YOUR ASSIGNMENT: Could you transcribe all the entries exactly, omitting the pictures?

Saved entries:
++++++++++

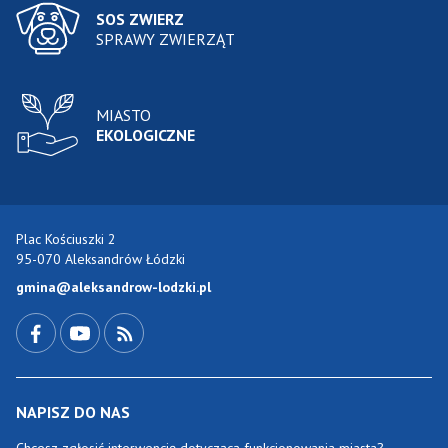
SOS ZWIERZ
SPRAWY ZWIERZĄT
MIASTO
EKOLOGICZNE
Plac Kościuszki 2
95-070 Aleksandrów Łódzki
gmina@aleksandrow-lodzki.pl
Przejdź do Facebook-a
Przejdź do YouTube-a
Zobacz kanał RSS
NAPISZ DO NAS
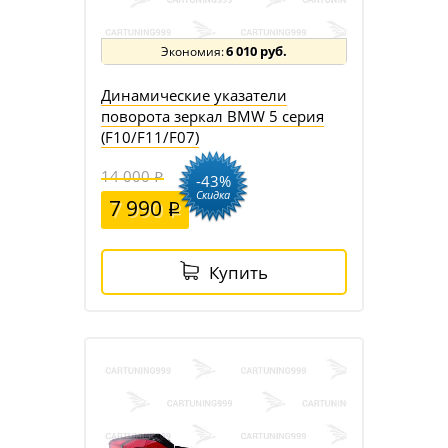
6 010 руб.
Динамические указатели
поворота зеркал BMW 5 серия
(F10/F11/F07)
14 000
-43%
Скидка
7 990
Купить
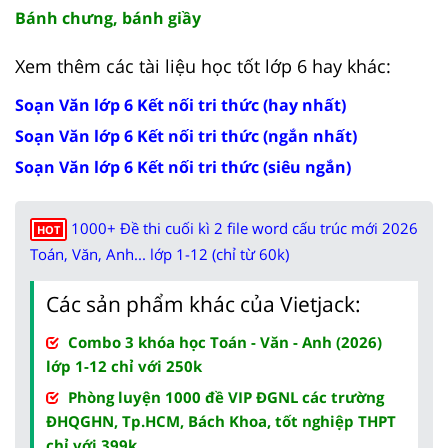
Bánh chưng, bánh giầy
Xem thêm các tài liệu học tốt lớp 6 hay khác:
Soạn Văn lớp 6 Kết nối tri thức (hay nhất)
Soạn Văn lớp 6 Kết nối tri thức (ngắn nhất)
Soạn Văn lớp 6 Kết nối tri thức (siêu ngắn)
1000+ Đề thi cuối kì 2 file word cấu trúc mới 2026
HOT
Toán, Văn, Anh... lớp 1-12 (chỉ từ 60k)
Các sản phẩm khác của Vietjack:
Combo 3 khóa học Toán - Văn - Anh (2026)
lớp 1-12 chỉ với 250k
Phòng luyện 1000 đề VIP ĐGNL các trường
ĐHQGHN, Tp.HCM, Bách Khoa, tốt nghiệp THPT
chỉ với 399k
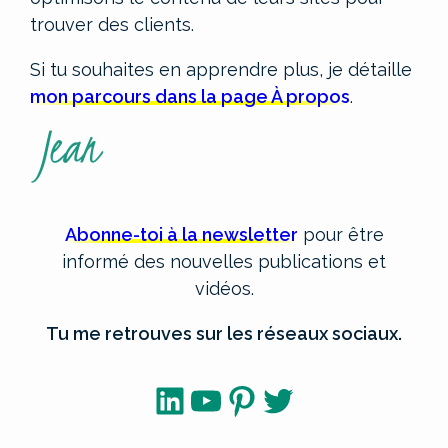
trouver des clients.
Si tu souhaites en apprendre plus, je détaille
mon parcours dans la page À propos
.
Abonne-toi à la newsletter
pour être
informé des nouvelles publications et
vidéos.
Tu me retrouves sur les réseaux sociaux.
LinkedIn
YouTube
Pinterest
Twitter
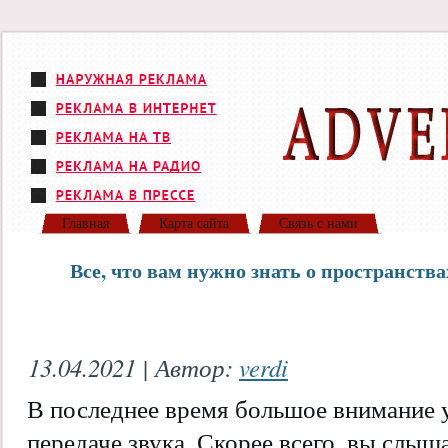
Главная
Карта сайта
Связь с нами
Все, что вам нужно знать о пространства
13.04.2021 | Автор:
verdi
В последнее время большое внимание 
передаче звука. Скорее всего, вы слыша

++++++++++

EXERCISE RESULT:
SOS ZWIERZ
SPRAWY ZWIERZĄT
MIASTO
EKOLOGICZNE
Plac Kościuszki 2
95-070 Aleksandrów Łódzki
gmina@aleksandrow-lodzki.pl
Przejdź do Facebook-a
Przejdź do YouTube-a
Zobacz kanał RSS
NAPISZ DO NAS
6 010 руб.
Динамические указатели
поворота зеркал BMW 5 серия
(F10/F11/F07)
14 000
-43%
Скидка
7 990
Купить
Bánh chưng, bánh giầy
Xem thêm các tài liệu học tốt lớp 6 hay khác:
Soạn Văn lớp 6 Kết nối tri thức (hay nhất)
Soạn Văn lớp 6 Kết nối tri thức (ngắn nhất)
Soạn Văn lớp 6 Kết nối tri thức (siêu ngắn)
1000+ Đề thi cuối kì 2 file word cấu trúc mới 2026
HOT
Toán, Văn, Anh... lớp 1-12 (chỉ từ 60k)
Các sản phẩm khác của Vietjack:
Combo 3 khóa học Toán - Văn - Anh (2026)
lớp 1-12 chỉ với 250k
Phòng luyện 1000 đề VIP ĐGNL các trường
ĐHQGHN, Tp.HCM, Bách Khoa, tốt nghiệp THPT
chỉ với 399k
trouver des clients.
Si tu souhaites en apprendre plus, je détaille
mon parcours dans la page À propos
.
Abonne-toi à la newsletter
pour être
informé des nouvelles publications et
vidéos.
Tu me retrouves sur les réseaux sociaux.
LinkedIn
YouTube
Pinterest
Twitter
Главная
Карта сайта
Связь с нами
Все, что вам нужно знать о пространства
13.04.2021 | Автор:
verdi
В последнее время большое внимание 
передаче звука. Скорее всего, вы слыша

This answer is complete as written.